#2989

Work in progress.

À son réveil ce matin là, Bodichiev ressentit un curieux effet de dissociation : il ne savait pas où il se trouvait, ni quelle heure il pouvait être. Il reposait dans un épais silence et, bizarrement, la lumière semblait tomber du plafond, comme une masse blanche, coupante. S’asseyant dans le lit, en ramenant ses genoux vers lui, le détective se prit la tête entre les mains — avait-il tant bu, la veille, pour avoir la cervelle si embrumée ? Il se souvenait maintenant : une chambre à St Leonard, le collègue d’Oxford qui l’avait invité à donner une conférence sur son métier de détective. Eh bien, le cherry des profs s’avérait nettement plus traître qu’il ne l’aurait jamais pensé. En écoutant mieux, il réalisa que l’absence de bruits ne constituait pas exactement ce que l’on nomme le silence, il s’agissait plutôt d’une sorte de coton, comme l’atténuation des cloches, des grelottements de vélos, des appels de passants, à croire qu’un couvercle venait d’être posé sur l’extérieur. Bodichiev encore groggy de sommeil se demanda s’il avait été drogué, si quelque somnifère…

Mais c’était absurde. Frissonnant, il se décida à poser les pieds sur la descente de lit. Cette lumière… Le détective continuait à être un peu désorienté, dans l’air glacial de la chambre, avant qu’il ne réalise soudain. Se levant d’un bond — qui lui arracha une grimace, tant ses tempes battaient douloureusement —, il alla soulever la vitre et poussa les deux battants des volets : un blanc éclatant, presque aveuglant, l’accueillit.

« Il a neigé », grommela-t-il en énonçant l’évidence.

S’habillant en hâte dans le froid de la chambre, Bodichiev descendit au réfectoire, une belle pièce aux voûtes blondes et aux larges poutres. En dépit de l’allégresse provoquée par la vue de la neige, il ne parvenait pas à s’ôter une certaine impression de malaise, provoquée par son réveil lourd, la vague douleur dans ses tempes et le froid de St Leonard — personne ne chauffait, dans cette université ? En poussant la porte, le carrelage rouge et ivoire se révéla d’autant plus étincelant qu’il n’y avait absolument personne dans la pièce. Une horloge sur le comptoir annonçait pourtant plus de 9h du matin, ce qui surpris Bodichiev.

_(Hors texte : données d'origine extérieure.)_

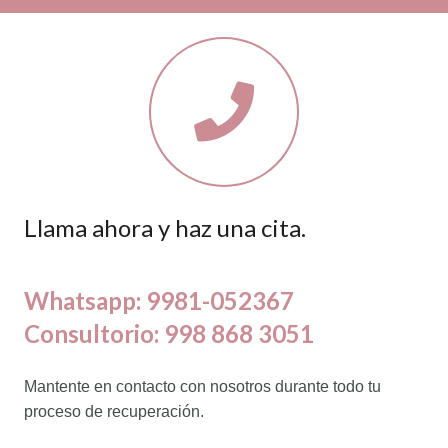
Llama ahora y haz una cita.
Whatsapp: 9981-052367
Consultorio: 998 868 3051
Mantente en contacto con nosotros durante todo tu
proceso de recuperación.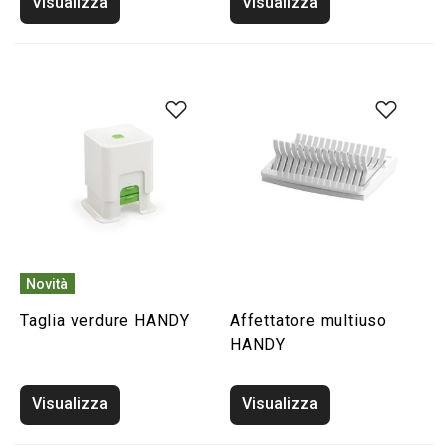
Visualizza
Visualizza
Novità
Taglia verdure HANDY
Affettatore multiuso
HANDY
Visualizza
Visualizza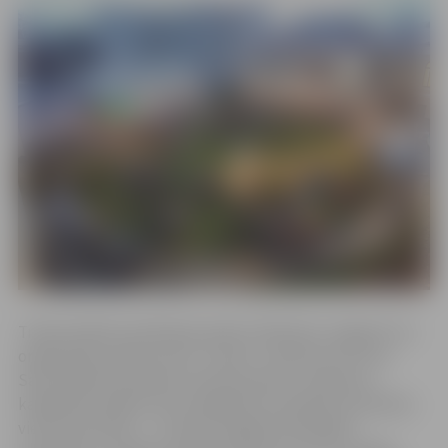
Tradicionālā orientēšanās spēle “Nobīsties Jelgavā”, ko
organizē jaunrades nams “Junda”, notiks jau 20. reizi.
Sacensībās komandas startēs jauniešu un ģimeņu
kategorijā. Spēles starts šogad būs no jebkuras pilsētas
vietas, bet finišs – “Jundas” pagalmā Zemgales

Secouant vaguement la tête, ce qu’il regretta aussitôt, le détective se dit qu’il allait rendre visite à l’excentrique professeur O’Brien dans son refuge, lui tout de même serait certainement debout.

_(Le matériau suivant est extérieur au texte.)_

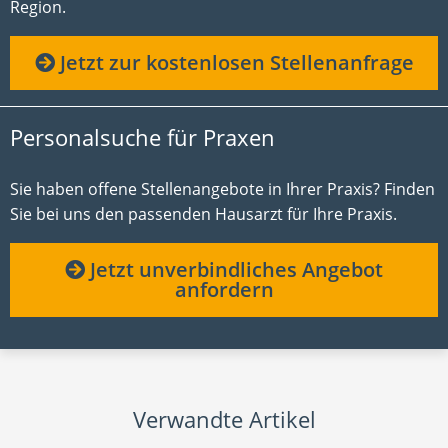
Region.
Jetzt zur kostenlosen Stellenanfrage
Personalsuche für Praxen
Sie haben offene Stellenangebote in Ihrer Praxis? Finden
Sie bei uns den passenden Hausarzt für Ihre Praxis.
Jetzt unverbindliches Angebot
anfordern
Verwandte Artikel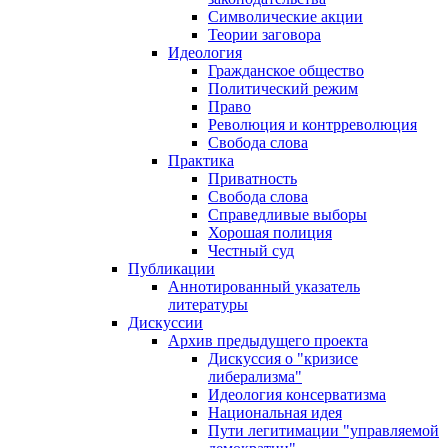
Символические акции
Теории заговора
Идеология
Гражданское общество
Политический режим
Право
Революция и контрреволюция
Свобода слова
Практика
Приватность
Свобода слова
Справедливые выборы
Хорошая полиция
Честный суд
Публикации
Аннотированный указатель
литературы
Дискуссии
Архив предыдущего проекта
Дискуссия о "кризисе
либерализма"
Идеология консерватизма
Национальная идея
Пути легитимации "управляемой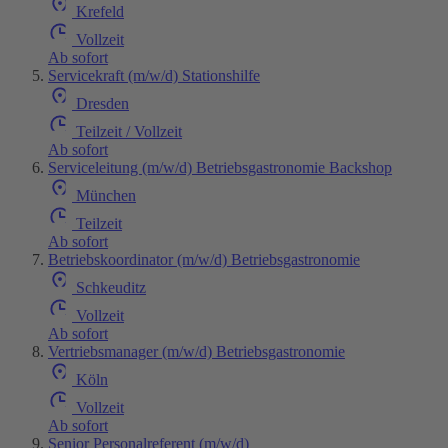
Krefeld
Vollzeit
Ab sofort
Servicekraft (m/w/d) Stationshilfe
Dresden
Teilzeit / Vollzeit
Ab sofort
Serviceleitung (m/w/d) Betriebsgastronomie Backshop
München
Teilzeit
Ab sofort
Betriebskoordinator (m/w/d) Betriebsgastronomie
Schkeuditz
Vollzeit
Ab sofort
Vertriebsmanager (m/w/d) Betriebsgastronomie
Köln
Vollzeit
Ab sofort
Senior Personalreferent (m/w/d)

Passant la porte-fenêtre, déjà grande ouverte (« Ces gens sont fous » se dit-il), Bodichiev vit un grand dos sombre se dresser sous son nez, et une ample chevelure de boucles argentées.

« Professeur Bellamy, bonjour ! » héla-t-il le personnage.

Les mains croisés dans le dos, vêtu d’un long manteau sombre, Arthur Bellamy se retourna à demi. Sous ses épais sourcils gris, son regard fut un instant sévère, avant qu’un sourire ne révèle ses grosses dents et son humeur toujours affable :

« Monsieur le détective ! Ah tout de même, je désespérais que quelqu’un se réveille enfin, dans cette maison du sommeil !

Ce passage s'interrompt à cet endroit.